Segment Open
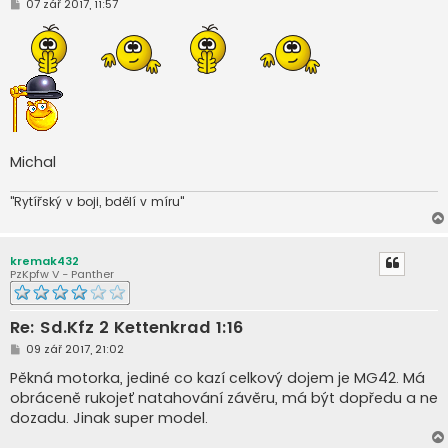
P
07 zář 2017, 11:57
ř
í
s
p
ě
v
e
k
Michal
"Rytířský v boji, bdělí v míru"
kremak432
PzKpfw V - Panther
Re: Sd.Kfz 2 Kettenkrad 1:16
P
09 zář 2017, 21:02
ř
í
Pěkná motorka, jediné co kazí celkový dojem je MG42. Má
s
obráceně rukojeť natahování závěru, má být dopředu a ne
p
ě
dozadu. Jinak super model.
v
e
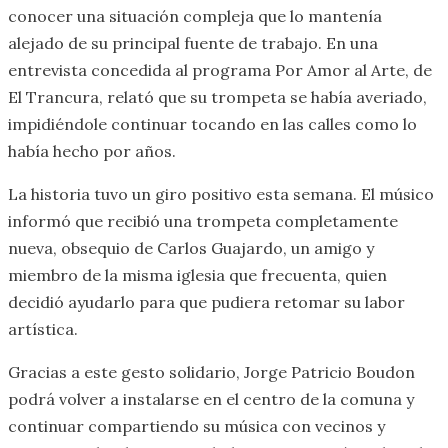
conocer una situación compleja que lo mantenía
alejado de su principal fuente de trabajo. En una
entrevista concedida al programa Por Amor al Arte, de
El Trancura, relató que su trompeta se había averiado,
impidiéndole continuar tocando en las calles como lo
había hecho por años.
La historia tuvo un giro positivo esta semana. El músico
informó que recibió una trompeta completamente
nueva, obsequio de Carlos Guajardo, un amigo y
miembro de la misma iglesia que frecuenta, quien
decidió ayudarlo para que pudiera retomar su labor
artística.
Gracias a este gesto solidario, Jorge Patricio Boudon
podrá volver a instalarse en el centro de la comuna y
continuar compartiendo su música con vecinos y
Segment Closed
**REQUIRED ACTION:** Lines containing the string "continuar" in the entries above should be counted. State that number alone.

**ANSWER SPACE:** 2